*What is expected:*
Copy every record word for word. Pictures are not part of the copy.

*Materials provided:*
____________
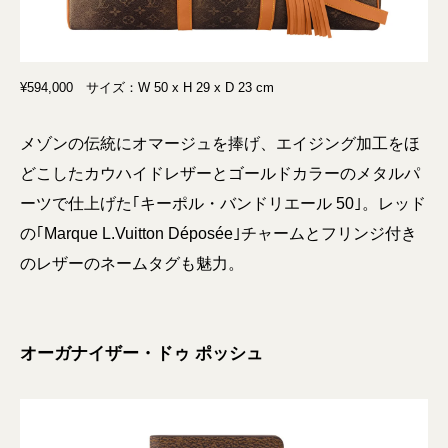
¥594,000 サイズ：W 50 x H 29 x D 23 cm
メゾンの伝統にオマージュを捧げ、エイジング加工をほ
どこしたカウハイドレザーとゴールドカラーのメタルパ
ーツで仕上げた｢キーポル・バンドリエール 50｣。レッド
の｢Marque L.Vuitton Déposée｣チャームとフリンジ付き
のレザーのネームタグも魅力。
オーガナイザー・ドゥ ポッシュ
____________
*Expected output:*
¥594,000 サイズ：W 50 x H 29 x D 23 cm
メゾンの伝統にオマージュを捧げ、エイジング加工をほ
どこしたカウハイドレザーとゴールドカラーのメタルパ
ーツで仕上げた｢キーポル・バンドリエール 50｣。レッド
の｢Marque L.Vuitton Déposée｣チャームとフリンジ付き
のレザーのネームタグも魅力。
オーガナイザー・ドゥ ポッシュ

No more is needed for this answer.